Our editor went outside for 10 minutes yesterday — a fact-finding mission, we assure you — and found that basically everyone in Brooklyn is crammed into Prospect Park, even though there are a thousand miles of now lightly used roadway in the borough that could be repurposed as open space ... if the mayor would stop closing his mind to how such things are accomplished all over the country.

Here's our video (complete with our recent song parody, "Car-Loving Monster").

Here's the rest of yesterday's news:

    • Ridership is way down on the subway, but crime is not. (NYDN)
    • We call transit workers heroes, so they should be treated like they are. The Post is skeptical, though.
    • We liked "War on Cars" co-host Sarah Goodyear's piece in CityMetric about the speeding epidemic — and not only because Goodyear credited Streetsblog for first reporting on the rise in reckless driving.

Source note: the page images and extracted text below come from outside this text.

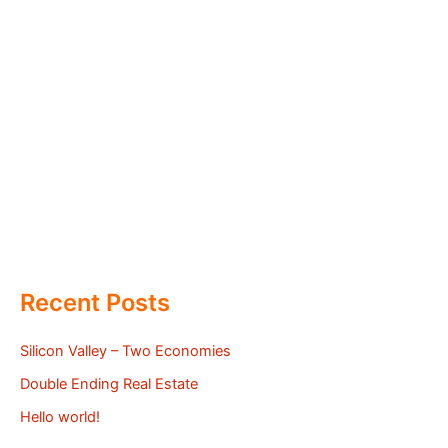
Recent Posts
Silicon Valley – Two Economies
Double Ending Real Estate
Hello world!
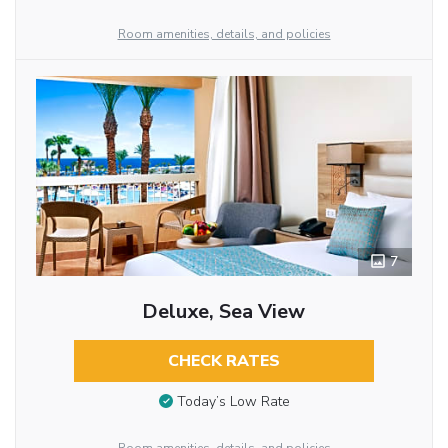
Room amenities, details, and policies
7
Deluxe, Sea View
CHECK RATES
Today’s Low Rate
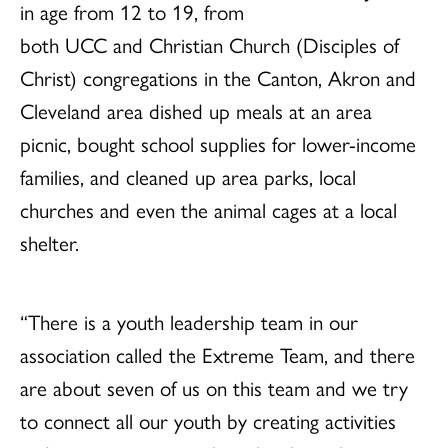
in age from 12 to 19, from
both UCC and Christian Church (Disciples of
Christ) congregations in the Canton, Akron and
Cleveland area dished up meals at an area
picnic, bought school supplies for lower-income
families, and cleaned up area parks, local
churches and even the animal cages at a local
shelter.
“There is a youth leadership team in our
association called the Extreme Team, and there
are about seven of us on this team and we try
to connect all our youth by creating activities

    • We really liked Henry Grabar's piece in Slate that blamed New York's leaders — in Albany and at City Hall — for making the COVID-19 crisis worse than it should have been.

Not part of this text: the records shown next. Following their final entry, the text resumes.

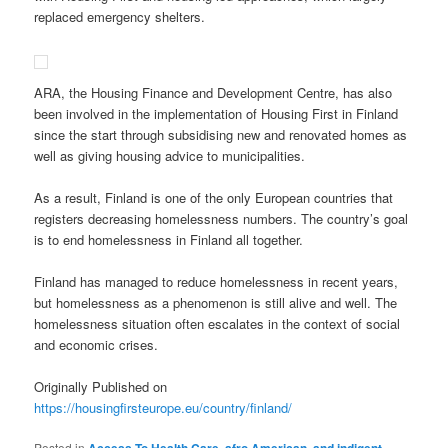
replaced emergency shelters.
ARA, the Housing Finance and Development Centre, has also
been involved in the implementation of Housing First in Finland
since the start through subsidising new and renovated homes as
well as giving housing advice to municipalities.
As a result, Finland is one of the only European countries that
registers decreasing homelessness numbers. The country’s goal
is to end homelessness in Finland all together.
Finland has managed to reduce homelessness in recent years,
but homelessness as a phenomenon is still alive and well. The
homelessness situation often escalates in the context of social
and economic crises.
Originally Published on
https://housingfirsteurope.eu/country/finland/
Posted in
,
,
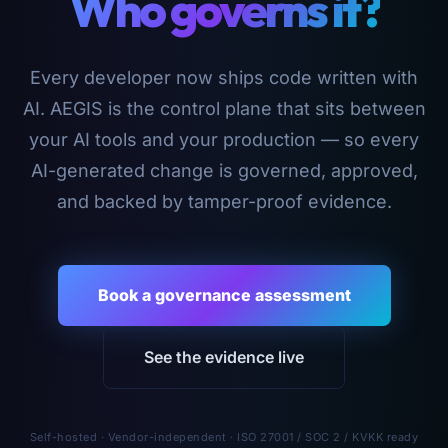
Who governs it?
Every developer now ships code written with
AI. AEGIS is the control plane that sits between
your AI tools and your production — so every
AI-generated change is governed, approved,
and backed by tamper-proof evidence.
Book a governance assessment
See the evidence live
Self-hosted · Vendor-independent · ISO 27001 / SOC 2 / KVKK ready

    • Remember that study by that MIT Economics professor that Streetsblog completely and devastatingly debunked? Well, pro-car Council Members Eric Ulrich, Bob Holden, Mark Gjonaj and Peter Koo say the study shows why Gov. Cuomo should shut the subway (NY Post, amNY). The Tabloid of Record followed that story with Major de Blasio saying closing the subway would be a bad idea because frontline workers need to get to ... the frontlines ... to work.
    • Meanwhile, Market Urbanism turned the tables on that MIT report that blamed the subway, nimbly blaming cars (which makes sense, given the high infection rates in Staten Island ... where there is no subway)!
    • Long-time anti-recycling contrarian John Tierney explains why we should stop worrying about sorting our paper, plastic and cans right now. (City Journal)
    • In case you missed all of the subsequent coverage of the Council proposal to force the mayor to create much more open space, everyone followed us on Friday, including Politico, the Daily News, the NY Post (which for some reason allowed street safety pariah Kalman Yeger to voice his opinion), Gothamist and Patch. Meanwhile, CityLab did a deep dive on Oakland's 74-mile open streets plan, and the Toronto Globe and Mail editorialized about the need to close streets to cars (did they see our parody video about New York?).
    • Also there was some follow up on our story about the NYPD's quiet move to turn Shore Boulevard in Astoria into a car-free street. (QNS)
    • Remember those 500 cops that the MTA couldn't afford in good times? The agency will still hire them, even though it is facing an $8-billion budget hole. (Gothamist)
    • Car on car violence in Queens. (amNY)
    • Fire Island is a wonderful place ... except if you go there and get coronavirus. So. Don't. Go. (NY Times)
    • Many outlets ran obits to former Brooklyn Council Member and judge Noach Dear, but kudos to the Daily News' Noah Goldberg for pointing out that Dear was an unrepentant homophobe. We know you're not supposed to speak ill of the dead, but an obit is not a press release. It's a news story about a life in full. Selective editing cheapens the art form.
    • We called out the New York Times Metro Section on Friday for its story that referred to the National Motorists Association as a "grass-roots organization" when it is, in fact, a for-profit lobbying group. We followed up by tweeting at both Metro Editor Cliff Levy and the reporter Winnie Hu, who has previously quoted the group, which lobbies against speed limit enforcement, in stories here and here. But the story has not been altered to reflect reality.
    • And, finally, we always hated leaving a Met game (usually because the Metsies always break our hearts), but watching Katie Honan's brief video of an overworked MTA employee dealing with a packed platform made us melancholic for the "good" old days.